MetadataShow full item record
Myocarditis is a rare but potentially devastating inflammatory disease of the heart. Severity can vary widely from asymptomatic to fulminant disease and sudden death. Up to 30% of myocarditis patients go on to develop inflammatory dilated cardiomyopathy (DCMi), which is a major cause of heart failure in children and young adults. Patients with eosinophilia frequently develop cardiomyopathy, suggesting a pathogenic role for eosinophils in the heart. We used the experimental autoimmune myocarditis (EAM) model in different genetically modified mice to determine the role of eosinophils in myocarditis and DCMi.
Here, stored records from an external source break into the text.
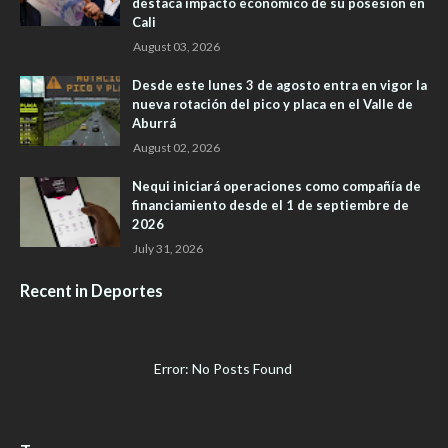
destaca impacto económico de su posesión en
Cali
August 03, 2026
Desde este lunes 3 de agosto entra en vigor la
nueva rotación del pico y placa en el Valle de
Aburrá
August 02, 2026
Nequi iniciará operaciones como compañía de
financiamiento desde el 1 de septiembre de
2026
July 31, 2026
Recent in Deportes
Error: No Posts Found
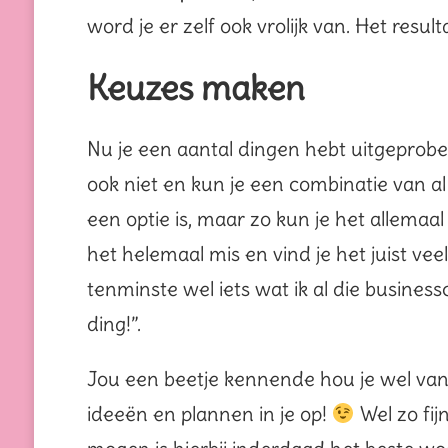
word je er zelf ook vrolijk van. Het resul
Keuzes maken
Nu je een aantal dingen hebt uitgeprobe
ook niet en kun je een combinatie van a
een optie is, maar zo kun je het allemaa
het helemaal mis en vind je het juist veel
tenminste wel iets wat ik al die business
ding!”.
Jou een beetje kennende hou je wel van
ideeën en plannen in je op!
Wel zo fi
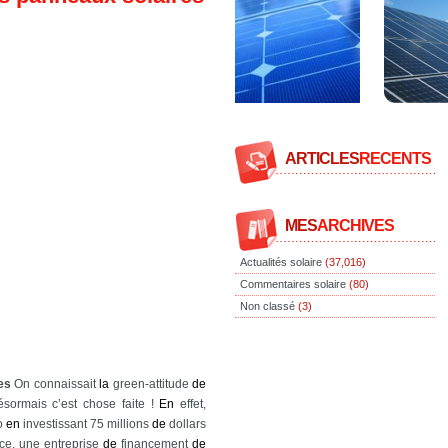
ARTICLES
RECENTS
MES
ARCHIVES
Actualités solaire
(37,016)
Commentaires solaire
(80)
Non classé
(3)
e
s
On connaissait
la
green-attitude
de
ésormais c’est chose faite !
En
effet,
lo
en
investissant 75 millions
de
dollars
e, une entreprise
de
financement
de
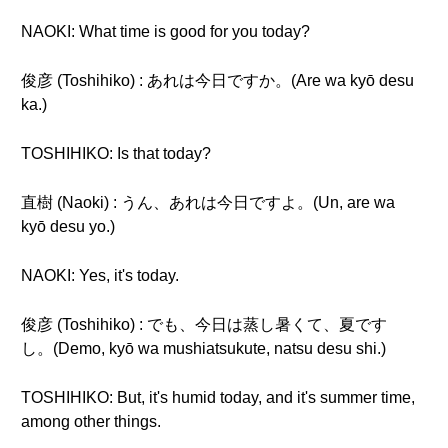
NAOKI: What time is good for you today?
俊彦 (Toshihiko) : あれは今日ですか。(Are wa kyō desu
ka.)
TOSHIHIKO: Is that today?
直樹 (Naoki) : うん、あれは今日ですよ。(Un, are wa
kyō desu yo.)
NAOKI: Yes, it's today.
俊彦 (Toshihiko) : でも、今日は蒸し暑くて、夏です
し。(Demo, kyō wa mushiatsukute, natsu desu shi.)
TOSHIHIKO: But, it's humid today, and it's summer time,
among other things.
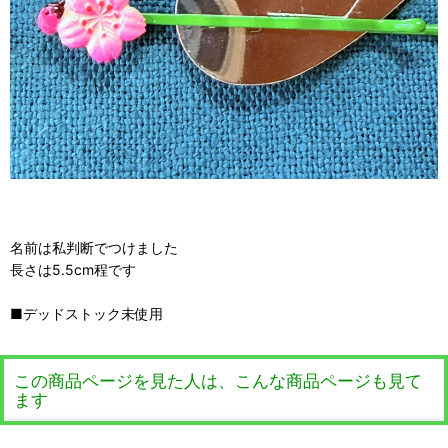
名前は私判断でつけました
長さは5.5cm程です
■デッドストック未使用
この商品ページを見た人は、こんな商品ページも見て
ます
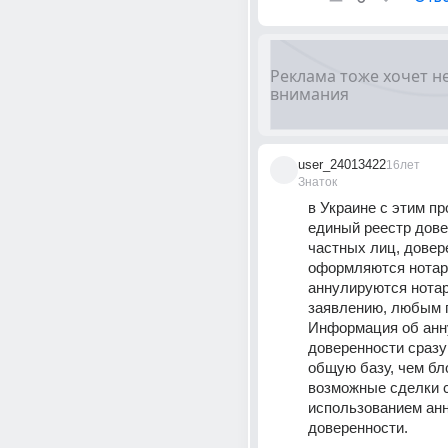
user_24013422
16лет
Знаток
в Украине с этим пр
единый реестр дове
частных лиц, довер
оформляются нотари
аннулируются нотар
заявлению, любым п
Информация об анн
доверенности сразу 
общую базу, чем бло
возможные сделки с
использованием анн
доверенности.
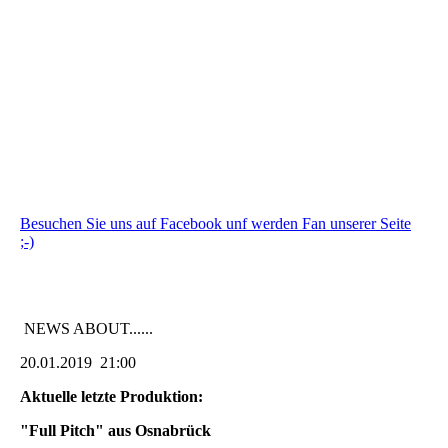
Besuchen Sie uns auf Facebook unf werden Fan unserer Seite
;-)
NEWS ABOUT......
20.01.2019 21:00
Aktuelle letzte Produktion:
"Full Pitch" aus Osnabrück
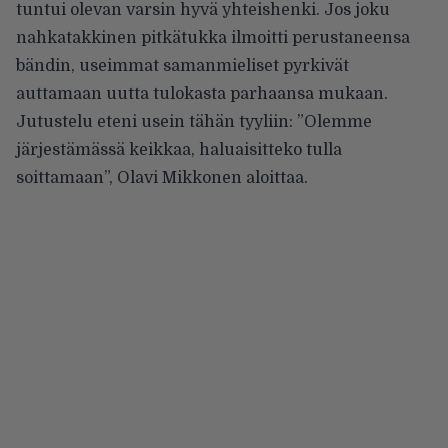
tuntui olevan varsin hyvä yhteishenki. Jos joku
nahkatakkinen pitkätukka ilmoitti perustaneensa
bändin, useimmat samanmieliset pyrkivät
auttamaan uutta tulokasta parhaansa mukaan.
Jutustelu eteni usein tähän tyyliin: ”Olemme
järjestämässä keikkaa, haluaisitteko tulla
soittamaan”, Olavi Mikkonen aloittaa.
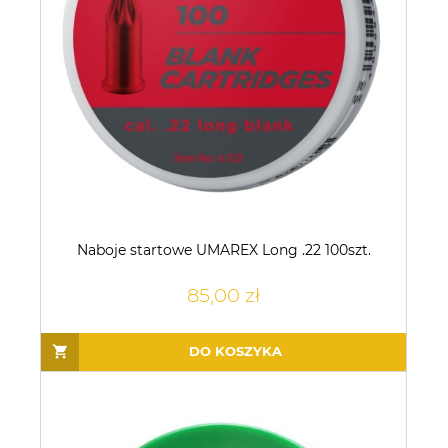
Naboje startowe UMAREX Long .22 100szt.
85,00 zł
DO KOSZYKA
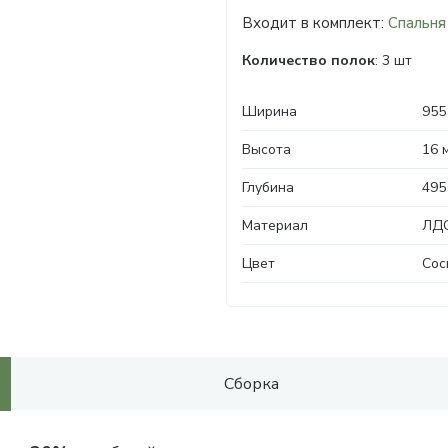
Входит в комплект:
Спальня
Количество полок
: 3 шт
Ширина
955
Высота
16 
Глубина
495
Материал
ЛДС
Цвет
Сос
Сборка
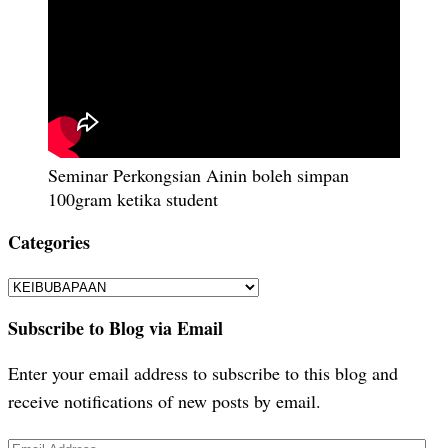
Seminar Perkongsian Ainin boleh simpan
100gram ketika student
Categories
Categories
Subscribe to Blog via Email
Enter your email address to subscribe to this blog and
receive notifications of new posts by email.
Email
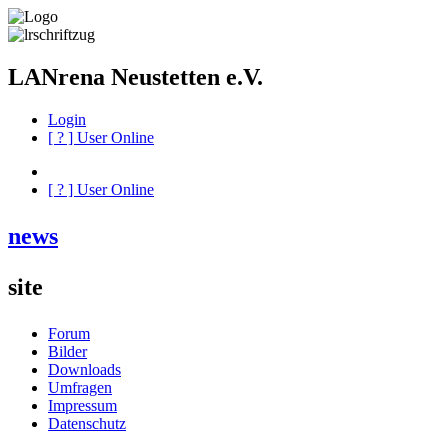
LANrena Neustetten e.V.
Login
[
?
] User Online
[
?
] User Online
news
site
Forum
Bilder
Downloads
Umfragen
Impressum
Datenschutz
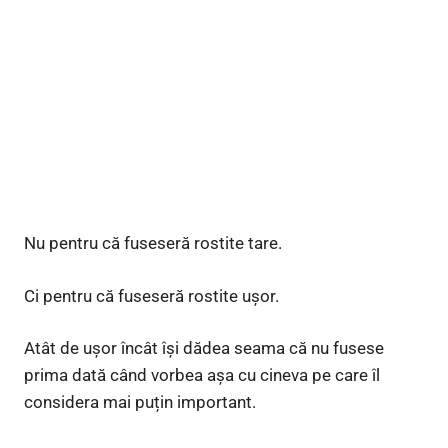
Nu pentru că fuseseră rostite tare.
Ci pentru că fuseseră rostite ușor.
Atât de ușor încât își dădea seama că nu fusese
prima dată când vorbea așa cu cineva pe care îl
considera mai puțin important.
Using adoptive transfer experiments and CCR3-/- mice, we found that the eotaxin-CCR3 pathway was required for eosinophil trafficking to the heart in mice with eosinophilic myocarditis. We identified cardiac fibroblasts as the source of eotaxin-1 and infiltrating macrophages as the source of eotaxin-2. Eotaxins were also increased in patients with eosinophilic myocarditis compared to chronic lymphocytic myocarditis and eotaxin expression was positively correlated with the number of heart-infiltrating eosinophils. We then showed that eosinophils contribute to myocarditis pathology. Eosinophils were dispensable for myocarditis induction but required for progression to DCMi. Eosinophil-deficient ΔdblGATA1 mice, in contrast to WT mice, showed no signs of heart failure by echocardiography. Induction of EAM in hypereosinophilic IL-5Tg mice resulted in eosinophilic myocarditis with severe atrial inflammation, which progressed to severe DCMi. This was not a direct effect of IL-5 as IL-5TgΔdblGATA1 mice were protected from DCMi while IL-5-/- mice exhibited DCMi comparable to WT mice. Eosinophils drove progression to DCMi through their production of IL-4. Our experiments showed eosinophils were the major IL-4 expressing cell type in the heart during EAM, IL-4-/- mice were protected from DCMi like ΔdblGATA1 mice, and eosinophil-specific IL-4 deletion resulted in improved heart function. In conclusion, eosinophils drive progression of myocarditis to DCMi, cause severe DCMi when present in large numbers, and mediate this process through IL-4.